TASK DESCRIPTION: Below is a listing. Write out exactly its lines between the one holding "- 9 mnt jalan kaki" and the one holding "sta das crianças será realizada nest", inclusive.

WORKING DATA:
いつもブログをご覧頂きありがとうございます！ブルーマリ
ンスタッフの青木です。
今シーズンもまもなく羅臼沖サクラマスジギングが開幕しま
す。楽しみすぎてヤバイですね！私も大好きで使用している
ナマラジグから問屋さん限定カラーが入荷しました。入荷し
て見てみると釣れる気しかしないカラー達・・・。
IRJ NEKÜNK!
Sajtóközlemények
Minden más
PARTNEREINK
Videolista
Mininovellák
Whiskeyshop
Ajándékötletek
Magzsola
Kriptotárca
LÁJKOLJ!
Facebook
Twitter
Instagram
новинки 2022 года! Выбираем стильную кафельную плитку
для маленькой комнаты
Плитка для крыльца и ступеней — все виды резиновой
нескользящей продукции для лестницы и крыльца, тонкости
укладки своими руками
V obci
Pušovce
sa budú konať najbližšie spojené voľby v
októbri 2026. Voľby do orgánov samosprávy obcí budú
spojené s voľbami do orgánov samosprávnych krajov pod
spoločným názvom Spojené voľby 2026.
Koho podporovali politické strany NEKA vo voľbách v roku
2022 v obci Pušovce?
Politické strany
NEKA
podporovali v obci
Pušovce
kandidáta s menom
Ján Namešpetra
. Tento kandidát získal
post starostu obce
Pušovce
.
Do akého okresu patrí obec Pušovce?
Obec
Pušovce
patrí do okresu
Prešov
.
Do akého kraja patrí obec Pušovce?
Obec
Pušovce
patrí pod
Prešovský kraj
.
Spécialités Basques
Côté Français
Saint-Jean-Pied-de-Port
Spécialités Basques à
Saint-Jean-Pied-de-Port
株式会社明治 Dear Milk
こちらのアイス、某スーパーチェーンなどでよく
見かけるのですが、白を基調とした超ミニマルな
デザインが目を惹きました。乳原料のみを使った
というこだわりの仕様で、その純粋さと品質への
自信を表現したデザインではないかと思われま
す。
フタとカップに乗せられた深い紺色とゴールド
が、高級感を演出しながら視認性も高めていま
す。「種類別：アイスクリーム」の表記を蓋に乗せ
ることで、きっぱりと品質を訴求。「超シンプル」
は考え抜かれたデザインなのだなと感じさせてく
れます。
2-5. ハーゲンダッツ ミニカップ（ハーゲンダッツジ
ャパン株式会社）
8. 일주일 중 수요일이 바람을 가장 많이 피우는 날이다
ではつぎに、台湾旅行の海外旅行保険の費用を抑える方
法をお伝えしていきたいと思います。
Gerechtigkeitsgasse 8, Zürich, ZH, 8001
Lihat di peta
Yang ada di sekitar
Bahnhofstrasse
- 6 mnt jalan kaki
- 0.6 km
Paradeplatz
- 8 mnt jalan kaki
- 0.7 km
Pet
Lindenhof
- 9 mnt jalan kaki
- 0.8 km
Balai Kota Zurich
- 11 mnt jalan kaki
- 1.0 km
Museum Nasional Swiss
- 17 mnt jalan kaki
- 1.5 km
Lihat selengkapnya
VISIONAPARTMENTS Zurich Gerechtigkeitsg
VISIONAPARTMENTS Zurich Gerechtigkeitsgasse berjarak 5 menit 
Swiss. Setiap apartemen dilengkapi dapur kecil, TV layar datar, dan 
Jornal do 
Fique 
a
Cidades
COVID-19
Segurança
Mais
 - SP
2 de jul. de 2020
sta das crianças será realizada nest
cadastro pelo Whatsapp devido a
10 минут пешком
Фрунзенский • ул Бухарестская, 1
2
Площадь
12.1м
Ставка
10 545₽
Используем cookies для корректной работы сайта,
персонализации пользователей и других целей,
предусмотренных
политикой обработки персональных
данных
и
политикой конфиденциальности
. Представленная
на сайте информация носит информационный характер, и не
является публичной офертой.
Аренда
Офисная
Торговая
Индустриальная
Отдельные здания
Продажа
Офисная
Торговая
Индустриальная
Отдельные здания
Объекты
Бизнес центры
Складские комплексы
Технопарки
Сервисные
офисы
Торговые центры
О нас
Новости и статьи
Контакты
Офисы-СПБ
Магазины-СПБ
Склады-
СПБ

ANSWER AREA:
- 9 mnt jalan kaki
- 0.8 km
Balai Kota Zurich
- 11 mnt jalan kaki
- 1.0 km
Museum Nasional Swiss
- 17 mnt jalan kaki
- 1.5 km
Lihat selengkapnya
VISIONAPARTMENTS Zurich Gerechtigkeitsg
VISIONAPARTMENTS Zurich Gerechtigkeitsgasse berjarak 5 menit 
Swiss. Setiap apartemen dilengkapi dapur kecil, TV layar datar, dan 
Jornal do 
Fique 
a
Cidades
COVID-19
Segurança
Mais
 - SP
2 de jul. de 2020
sta das crianças será realizada nest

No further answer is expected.